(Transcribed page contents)
=== Section Start ===
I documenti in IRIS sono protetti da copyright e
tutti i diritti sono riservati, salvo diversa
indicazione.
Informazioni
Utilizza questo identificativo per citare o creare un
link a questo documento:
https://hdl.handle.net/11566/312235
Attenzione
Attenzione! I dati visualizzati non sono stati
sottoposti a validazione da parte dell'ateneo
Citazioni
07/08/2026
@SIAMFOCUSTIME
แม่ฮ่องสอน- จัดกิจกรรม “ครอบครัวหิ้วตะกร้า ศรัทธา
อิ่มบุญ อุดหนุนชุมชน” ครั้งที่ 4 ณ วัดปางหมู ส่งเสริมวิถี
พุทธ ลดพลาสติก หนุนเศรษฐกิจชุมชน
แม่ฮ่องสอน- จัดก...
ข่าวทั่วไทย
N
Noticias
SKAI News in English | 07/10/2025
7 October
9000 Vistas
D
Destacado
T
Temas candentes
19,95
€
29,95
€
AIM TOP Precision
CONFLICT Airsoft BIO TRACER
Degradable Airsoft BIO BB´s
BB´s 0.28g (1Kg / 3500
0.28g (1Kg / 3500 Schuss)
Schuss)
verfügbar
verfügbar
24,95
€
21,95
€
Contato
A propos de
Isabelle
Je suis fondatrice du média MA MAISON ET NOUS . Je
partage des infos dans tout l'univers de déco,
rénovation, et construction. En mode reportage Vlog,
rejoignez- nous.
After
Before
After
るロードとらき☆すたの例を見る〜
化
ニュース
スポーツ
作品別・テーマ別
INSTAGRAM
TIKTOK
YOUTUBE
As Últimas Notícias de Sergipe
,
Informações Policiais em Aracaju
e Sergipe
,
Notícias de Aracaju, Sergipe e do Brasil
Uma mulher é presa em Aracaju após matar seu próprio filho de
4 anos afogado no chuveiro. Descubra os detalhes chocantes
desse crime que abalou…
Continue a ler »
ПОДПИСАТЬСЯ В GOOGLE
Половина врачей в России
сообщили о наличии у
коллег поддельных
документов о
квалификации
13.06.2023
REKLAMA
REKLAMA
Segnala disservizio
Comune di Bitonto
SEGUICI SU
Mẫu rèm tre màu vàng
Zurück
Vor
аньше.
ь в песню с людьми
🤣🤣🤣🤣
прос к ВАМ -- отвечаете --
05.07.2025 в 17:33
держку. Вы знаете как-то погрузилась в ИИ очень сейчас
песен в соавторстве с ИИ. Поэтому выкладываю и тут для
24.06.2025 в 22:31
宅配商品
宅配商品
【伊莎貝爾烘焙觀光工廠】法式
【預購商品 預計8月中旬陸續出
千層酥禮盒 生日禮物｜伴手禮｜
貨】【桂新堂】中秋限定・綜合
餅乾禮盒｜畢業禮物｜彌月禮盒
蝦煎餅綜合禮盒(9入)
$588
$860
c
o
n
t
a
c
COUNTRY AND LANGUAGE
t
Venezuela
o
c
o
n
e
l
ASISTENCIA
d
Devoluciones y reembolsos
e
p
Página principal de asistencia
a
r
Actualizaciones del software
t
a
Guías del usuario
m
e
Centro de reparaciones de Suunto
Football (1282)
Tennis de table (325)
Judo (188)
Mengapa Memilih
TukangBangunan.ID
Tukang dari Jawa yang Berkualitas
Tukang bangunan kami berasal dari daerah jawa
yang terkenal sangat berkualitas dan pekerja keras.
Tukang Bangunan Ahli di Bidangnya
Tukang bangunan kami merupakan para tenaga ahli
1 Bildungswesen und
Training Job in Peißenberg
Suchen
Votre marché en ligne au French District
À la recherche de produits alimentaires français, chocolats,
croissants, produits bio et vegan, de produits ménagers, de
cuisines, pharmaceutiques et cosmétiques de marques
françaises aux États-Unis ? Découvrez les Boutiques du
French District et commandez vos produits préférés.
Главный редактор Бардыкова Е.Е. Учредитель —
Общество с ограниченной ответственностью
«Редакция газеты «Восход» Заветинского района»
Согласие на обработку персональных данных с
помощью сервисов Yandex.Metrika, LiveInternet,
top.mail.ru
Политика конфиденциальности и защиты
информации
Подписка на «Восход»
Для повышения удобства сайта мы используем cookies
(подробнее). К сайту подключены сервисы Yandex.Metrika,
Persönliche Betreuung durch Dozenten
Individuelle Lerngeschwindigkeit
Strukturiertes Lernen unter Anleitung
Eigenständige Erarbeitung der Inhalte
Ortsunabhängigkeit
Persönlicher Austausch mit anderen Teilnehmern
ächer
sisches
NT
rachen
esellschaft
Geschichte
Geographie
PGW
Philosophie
=== Section End ===
INSTRUCTIONS TO FOLLOW:
When answering, write out each of the lines above exactly as given.

RESPONSE AREA:
I documenti in IRIS sono protetti da copyright e
tutti i diritti sono riservati, salvo diversa
indicazione.
Informazioni
Utilizza questo identificativo per citare o creare un
link a questo documento:
https://hdl.handle.net/11566/312235
Attenzione
Attenzione! I dati visualizzati non sono stati
sottoposti a validazione da parte dell'ateneo
Citazioni
07/08/2026
@SIAMFOCUSTIME
แม่ฮ่องสอน- จัดกิจกรรม “ครอบครัวหิ้วตะกร้า ศรัทธา
อิ่มบุญ อุดหนุนชุมชน” ครั้งที่ 4 ณ วัดปางหมู ส่งเสริมวิถี
พุทธ ลดพลาสติก หนุนเศรษฐกิจชุมชน
แม่ฮ่องสอน- จัดก...
ข่าวทั่วไทย
N
Noticias
SKAI News in English | 07/10/2025
7 October
9000 Vistas
D
Destacado
T
Temas candentes
19,95
€
29,95
€
AIM TOP Precision
CONFLICT Airsoft BIO TRACER
Degradable Airsoft BIO BB´s
BB´s 0.28g (1Kg / 3500
0.28g (1Kg / 3500 Schuss)
Schuss)
verfügbar
verfügbar
24,95
€
21,95
€
Contato
A propos de
Isabelle
Je suis fondatrice du média MA MAISON ET NOUS . Je
partage des infos dans tout l'univers de déco,
rénovation, et construction. En mode reportage Vlog,
rejoignez- nous.
After
Before
After
るロードとらき☆すたの例を見る〜
化
ニュース
スポーツ
作品別・テーマ別
INSTAGRAM
TIKTOK
YOUTUBE
As Últimas Notícias de Sergipe
,
Informações Policiais em Aracaju
e Sergipe
,
Notícias de Aracaju, Sergipe e do Brasil
Uma mulher é presa em Aracaju após matar seu próprio filho de
4 anos afogado no chuveiro. Descubra os detalhes chocantes
desse crime que abalou…
Continue a ler »
ПОДПИСАТЬСЯ В GOOGLE
Половина врачей в России
сообщили о наличии у
коллег поддельных
документов о
квалификации
13.06.2023
REKLAMA
REKLAMA
Segnala disservizio
Comune di Bitonto
SEGUICI SU
Mẫu rèm tre màu vàng
Zurück
Vor
аньше.
ь в песню с людьми
🤣🤣🤣🤣
прос к ВАМ -- отвечаете --
05.07.2025 в 17:33
держку. Вы знаете как-то погрузилась в ИИ очень сейчас
песен в соавторстве с ИИ. Поэтому выкладываю и тут для
24.06.2025 в 22:31
宅配商品
宅配商品
【伊莎貝爾烘焙觀光工廠】法式
【預購商品 預計8月中旬陸續出
千層酥禮盒 生日禮物｜伴手禮｜
貨】【桂新堂】中秋限定・綜合
餅乾禮盒｜畢業禮物｜彌月禮盒
蝦煎餅綜合禮盒(9入)
$588
$860
c
o
n
t
a
c
COUNTRY AND LANGUAGE
t
Venezuela
o
c
o
n
e
l
ASISTENCIA
d
Devoluciones y reembolsos
e
p
Página principal de asistencia
a
r
Actualizaciones del software
t
a
Guías del usuario
m
e
Centro de reparaciones de Suunto
Football (1282)
Tennis de table (325)
Judo (188)
Mengapa Memilih
TukangBangunan.ID
Tukang dari Jawa yang Berkualitas
Tukang bangunan kami berasal dari daerah jawa
yang terkenal sangat berkualitas dan pekerja keras.
Tukang Bangunan Ahli di Bidangnya
Tukang bangunan kami merupakan para tenaga ahli
1 Bildungswesen und
Training Job in Peißenberg
Suchen
Votre marché en ligne au French District
À la recherche de produits alimentaires français, chocolats,
croissants, produits bio et vegan, de produits ménagers, de
cuisines, pharmaceutiques et cosmétiques de marques
françaises aux États-Unis ? Découvrez les Boutiques du
French District et commandez vos produits préférés.
Главный редактор Бардыкова Е.Е. Учредитель —
Общество с ограниченной ответственностью
«Редакция газеты «Восход» Заветинского района»
Согласие на обработку персональных данных с
помощью сервисов Yandex.Metrika, LiveInternet,
top.mail.ru
Политика конфиденциальности и защиты
информации
Подписка на «Восход»
Для повышения удобства сайта мы используем cookies
(подробнее). К сайту подключены сервисы Yandex.Metrika,
Persönliche Betreuung durch Dozenten
Individuelle Lerngeschwindigkeit
Strukturiertes Lernen unter Anleitung
Eigenständige Erarbeitung der Inhalte
Ortsunabhängigkeit
Persönlicher Austausch mit anderen Teilnehmern
ächer
sisches
NT
rachen
esellschaft
Geschichte
Geographie
PGW
Philosophie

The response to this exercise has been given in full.